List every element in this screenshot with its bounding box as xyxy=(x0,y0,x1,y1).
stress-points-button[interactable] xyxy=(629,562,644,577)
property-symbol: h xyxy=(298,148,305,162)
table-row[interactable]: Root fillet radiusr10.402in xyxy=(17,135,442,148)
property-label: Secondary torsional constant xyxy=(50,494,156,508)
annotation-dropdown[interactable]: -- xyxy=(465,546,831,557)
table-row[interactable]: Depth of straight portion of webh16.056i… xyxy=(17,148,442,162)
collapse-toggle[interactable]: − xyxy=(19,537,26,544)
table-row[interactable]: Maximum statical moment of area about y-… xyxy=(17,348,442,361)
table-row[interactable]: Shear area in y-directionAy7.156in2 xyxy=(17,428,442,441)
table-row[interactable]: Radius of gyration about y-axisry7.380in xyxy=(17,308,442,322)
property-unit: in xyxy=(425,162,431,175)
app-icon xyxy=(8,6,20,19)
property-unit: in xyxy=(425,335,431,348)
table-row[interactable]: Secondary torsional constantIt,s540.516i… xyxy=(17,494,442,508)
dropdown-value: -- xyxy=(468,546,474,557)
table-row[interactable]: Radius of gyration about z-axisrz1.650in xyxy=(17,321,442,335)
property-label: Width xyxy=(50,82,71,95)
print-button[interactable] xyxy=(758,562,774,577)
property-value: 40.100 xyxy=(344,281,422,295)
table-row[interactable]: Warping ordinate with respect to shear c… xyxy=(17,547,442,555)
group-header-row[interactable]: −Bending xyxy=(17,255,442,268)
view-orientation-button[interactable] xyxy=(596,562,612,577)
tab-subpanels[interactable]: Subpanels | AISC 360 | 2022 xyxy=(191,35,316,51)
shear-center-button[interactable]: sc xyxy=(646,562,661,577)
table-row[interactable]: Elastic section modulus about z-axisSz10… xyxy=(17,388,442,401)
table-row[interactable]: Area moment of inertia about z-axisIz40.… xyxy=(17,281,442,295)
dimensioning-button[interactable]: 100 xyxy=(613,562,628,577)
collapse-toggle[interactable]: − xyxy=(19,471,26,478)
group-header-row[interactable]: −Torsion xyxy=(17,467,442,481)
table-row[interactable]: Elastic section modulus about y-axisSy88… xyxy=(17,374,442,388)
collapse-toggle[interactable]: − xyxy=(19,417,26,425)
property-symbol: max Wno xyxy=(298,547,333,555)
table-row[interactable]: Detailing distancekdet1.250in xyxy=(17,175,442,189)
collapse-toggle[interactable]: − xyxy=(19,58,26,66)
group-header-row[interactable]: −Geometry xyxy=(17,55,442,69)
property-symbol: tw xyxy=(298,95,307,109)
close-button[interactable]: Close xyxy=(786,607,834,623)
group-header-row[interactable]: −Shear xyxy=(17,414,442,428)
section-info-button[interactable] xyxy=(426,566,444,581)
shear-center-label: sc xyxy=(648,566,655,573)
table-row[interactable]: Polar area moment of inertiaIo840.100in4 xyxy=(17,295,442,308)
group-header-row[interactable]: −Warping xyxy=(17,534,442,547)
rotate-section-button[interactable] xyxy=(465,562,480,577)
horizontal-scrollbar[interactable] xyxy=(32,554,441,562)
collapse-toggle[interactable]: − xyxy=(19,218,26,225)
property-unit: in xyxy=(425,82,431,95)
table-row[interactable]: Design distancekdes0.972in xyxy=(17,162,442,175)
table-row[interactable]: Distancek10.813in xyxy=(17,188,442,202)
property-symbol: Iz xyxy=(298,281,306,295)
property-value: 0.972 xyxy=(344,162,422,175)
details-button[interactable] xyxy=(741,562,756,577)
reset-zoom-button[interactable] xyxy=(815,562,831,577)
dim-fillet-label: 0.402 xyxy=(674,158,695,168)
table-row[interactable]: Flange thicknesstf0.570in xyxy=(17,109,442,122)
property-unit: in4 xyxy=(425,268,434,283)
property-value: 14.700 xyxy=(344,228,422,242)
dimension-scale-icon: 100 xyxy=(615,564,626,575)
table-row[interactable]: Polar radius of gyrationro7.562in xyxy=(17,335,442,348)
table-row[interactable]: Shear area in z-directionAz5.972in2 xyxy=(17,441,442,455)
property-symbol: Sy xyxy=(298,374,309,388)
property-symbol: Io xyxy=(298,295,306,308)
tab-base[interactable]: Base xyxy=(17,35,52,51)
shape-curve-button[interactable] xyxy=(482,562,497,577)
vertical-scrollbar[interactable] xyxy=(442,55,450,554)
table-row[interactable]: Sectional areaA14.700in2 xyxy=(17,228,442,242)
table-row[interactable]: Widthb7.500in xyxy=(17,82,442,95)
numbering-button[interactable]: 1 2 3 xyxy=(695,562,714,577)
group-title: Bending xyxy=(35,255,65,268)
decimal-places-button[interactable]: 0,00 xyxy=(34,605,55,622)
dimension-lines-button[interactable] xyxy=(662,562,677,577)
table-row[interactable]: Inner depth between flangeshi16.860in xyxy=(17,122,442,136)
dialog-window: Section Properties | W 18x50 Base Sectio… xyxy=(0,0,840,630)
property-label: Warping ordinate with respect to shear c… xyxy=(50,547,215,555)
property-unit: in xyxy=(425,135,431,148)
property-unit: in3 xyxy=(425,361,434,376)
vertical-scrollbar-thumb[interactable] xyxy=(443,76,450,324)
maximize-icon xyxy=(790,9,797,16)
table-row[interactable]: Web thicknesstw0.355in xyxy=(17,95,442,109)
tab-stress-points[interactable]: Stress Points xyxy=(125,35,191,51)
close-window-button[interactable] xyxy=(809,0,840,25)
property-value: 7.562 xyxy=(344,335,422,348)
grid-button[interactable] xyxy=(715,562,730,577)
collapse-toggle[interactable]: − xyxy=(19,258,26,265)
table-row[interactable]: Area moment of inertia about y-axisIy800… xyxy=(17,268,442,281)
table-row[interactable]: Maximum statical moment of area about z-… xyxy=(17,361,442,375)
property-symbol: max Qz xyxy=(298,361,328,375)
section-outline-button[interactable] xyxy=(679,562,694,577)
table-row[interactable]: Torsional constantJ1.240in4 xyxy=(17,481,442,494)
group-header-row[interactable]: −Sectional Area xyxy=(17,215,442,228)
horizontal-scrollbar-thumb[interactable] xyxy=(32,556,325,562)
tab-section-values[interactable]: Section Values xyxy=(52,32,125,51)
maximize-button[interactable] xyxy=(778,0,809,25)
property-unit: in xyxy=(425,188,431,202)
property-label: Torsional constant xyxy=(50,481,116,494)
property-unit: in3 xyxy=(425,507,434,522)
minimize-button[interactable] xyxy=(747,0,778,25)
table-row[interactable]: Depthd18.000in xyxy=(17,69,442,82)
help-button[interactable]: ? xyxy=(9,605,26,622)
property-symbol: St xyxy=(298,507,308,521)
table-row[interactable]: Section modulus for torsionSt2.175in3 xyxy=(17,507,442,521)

### WORK TO BE COMPLETED
Please make an exact copy of every record, leaving nothing out.

### FINISHED TASK
List every element in this screenshot with its bounding box as xyxy=(x0,y0,x1,y1).
stress-points-button[interactable] xyxy=(629,562,644,577)
property-symbol: h xyxy=(298,148,305,162)
table-row[interactable]: Root fillet radiusr10.402in xyxy=(17,135,442,148)
property-label: Secondary torsional constant xyxy=(50,494,156,508)
annotation-dropdown[interactable]: -- xyxy=(465,546,831,557)
table-row[interactable]: Depth of straight portion of webh16.056i… xyxy=(17,148,442,162)
collapse-toggle[interactable]: − xyxy=(19,537,26,544)
table-row[interactable]: Maximum statical moment of area about y-… xyxy=(17,348,442,361)
table-row[interactable]: Shear area in y-directionAy7.156in2 xyxy=(17,428,442,441)
table-row[interactable]: Radius of gyration about y-axisry7.380in xyxy=(17,308,442,322)
property-unit: in xyxy=(425,162,431,175)
app-icon xyxy=(8,6,20,19)
property-unit: in xyxy=(425,335,431,348)
table-row[interactable]: Secondary torsional constantIt,s540.516i… xyxy=(17,494,442,508)
dropdown-value: -- xyxy=(468,546,474,557)
table-row[interactable]: Radius of gyration about z-axisrz1.650in xyxy=(17,321,442,335)
property-label: Width xyxy=(50,82,71,95)
print-button[interactable] xyxy=(758,562,774,577)
property-value: 40.100 xyxy=(344,281,422,295)
table-row[interactable]: Warping ordinate with respect to shear c… xyxy=(17,547,442,555)
group-header-row[interactable]: −Bending xyxy=(17,255,442,268)
view-orientation-button[interactable] xyxy=(596,562,612,577)
tab-subpanels[interactable]: Subpanels | AISC 360 | 2022 xyxy=(191,35,316,51)
shear-center-button[interactable]: sc xyxy=(646,562,661,577)
table-row[interactable]: Elastic section modulus about z-axisSz10… xyxy=(17,388,442,401)
table-row[interactable]: Area moment of inertia about z-axisIz40.… xyxy=(17,281,442,295)
dimensioning-button[interactable]: 100 xyxy=(613,562,628,577)
collapse-toggle[interactable]: − xyxy=(19,471,26,478)
group-header-row[interactable]: −Torsion xyxy=(17,467,442,481)
table-row[interactable]: Elastic section modulus about y-axisSy88… xyxy=(17,374,442,388)
collapse-toggle[interactable]: − xyxy=(19,417,26,425)
property-symbol: max Wno xyxy=(298,547,333,555)
table-row[interactable]: Detailing distancekdet1.250in xyxy=(17,175,442,189)
collapse-toggle[interactable]: − xyxy=(19,58,26,66)
group-header-row[interactable]: −Geometry xyxy=(17,55,442,69)
property-symbol: tw xyxy=(298,95,307,109)
close-button[interactable]: Close xyxy=(786,607,834,623)
group-header-row[interactable]: −Shear xyxy=(17,414,442,428)
section-info-button[interactable] xyxy=(426,566,444,581)
shear-center-label: sc xyxy=(648,566,655,573)
table-row[interactable]: Polar area moment of inertiaIo840.100in4 xyxy=(17,295,442,308)
group-header-row[interactable]: −Warping xyxy=(17,534,442,547)
rotate-section-button[interactable] xyxy=(465,562,480,577)
horizontal-scrollbar[interactable] xyxy=(32,554,441,562)
collapse-toggle[interactable]: − xyxy=(19,218,26,225)
property-unit: in xyxy=(425,82,431,95)
table-row[interactable]: Design distancekdes0.972in xyxy=(17,162,442,175)
table-row[interactable]: Distancek10.813in xyxy=(17,188,442,202)
property-symbol: Iz xyxy=(298,281,306,295)
property-value: 0.972 xyxy=(344,162,422,175)
details-button[interactable] xyxy=(741,562,756,577)
reset-zoom-button[interactable] xyxy=(815,562,831,577)
dim-fillet-label: 0.402 xyxy=(674,158,695,168)
table-row[interactable]: Flange thicknesstf0.570in xyxy=(17,109,442,122)
property-unit: in4 xyxy=(425,268,434,283)
property-value: 14.700 xyxy=(344,228,422,242)
dimension-scale-icon: 100 xyxy=(615,564,626,575)
table-row[interactable]: Polar radius of gyrationro7.562in xyxy=(17,335,442,348)
table-row[interactable]: Shear area in z-directionAz5.972in2 xyxy=(17,441,442,455)
property-symbol: Sy xyxy=(298,374,309,388)
property-symbol: Io xyxy=(298,295,306,308)
tab-base[interactable]: Base xyxy=(17,35,52,51)
shape-curve-button[interactable] xyxy=(482,562,497,577)
vertical-scrollbar[interactable] xyxy=(442,55,450,554)
table-row[interactable]: Sectional areaA14.700in2 xyxy=(17,228,442,242)
table-row[interactable]: Widthb7.500in xyxy=(17,82,442,95)
numbering-button[interactable]: 1 2 3 xyxy=(695,562,714,577)
group-title: Bending xyxy=(35,255,65,268)
decimal-places-button[interactable]: 0,00 xyxy=(34,605,55,622)
dimension-lines-button[interactable] xyxy=(662,562,677,577)
table-row[interactable]: Inner depth between flangeshi16.860in xyxy=(17,122,442,136)
dialog-window: Section Properties | W 18x50 Base Sectio… xyxy=(0,0,840,630)
property-label: Warping ordinate with respect to shear c… xyxy=(50,547,215,555)
property-unit: in xyxy=(425,135,431,148)
property-unit: in3 xyxy=(425,361,434,376)
vertical-scrollbar-thumb[interactable] xyxy=(443,76,450,324)
maximize-icon xyxy=(790,9,797,16)
table-row[interactable]: Web thicknesstw0.355in xyxy=(17,95,442,109)
tab-stress-points[interactable]: Stress Points xyxy=(125,35,191,51)
close-window-button[interactable] xyxy=(809,0,840,25)
property-value: 7.562 xyxy=(344,335,422,348)
grid-button[interactable] xyxy=(715,562,730,577)
collapse-toggle[interactable]: − xyxy=(19,258,26,265)
table-row[interactable]: Area moment of inertia about y-axisIy800… xyxy=(17,268,442,281)
table-row[interactable]: Maximum statical moment of area about z-… xyxy=(17,361,442,375)
property-symbol: max Qz xyxy=(298,361,328,375)
section-outline-button[interactable] xyxy=(679,562,694,577)
table-row[interactable]: Torsional constantJ1.240in4 xyxy=(17,481,442,494)
group-header-row[interactable]: −Sectional Area xyxy=(17,215,442,228)
horizontal-scrollbar-thumb[interactable] xyxy=(32,556,325,562)
tab-section-values[interactable]: Section Values xyxy=(52,32,125,51)
maximize-button[interactable] xyxy=(778,0,809,25)
property-unit: in xyxy=(425,188,431,202)
property-label: Torsional constant xyxy=(50,481,116,494)
property-unit: in3 xyxy=(425,507,434,522)
minimize-button[interactable] xyxy=(747,0,778,25)
table-row[interactable]: Depthd18.000in xyxy=(17,69,442,82)
help-button[interactable]: ? xyxy=(9,605,26,622)
property-symbol: St xyxy=(298,507,308,521)
table-row[interactable]: Section modulus for torsionSt2.175in3 xyxy=(17,507,442,521)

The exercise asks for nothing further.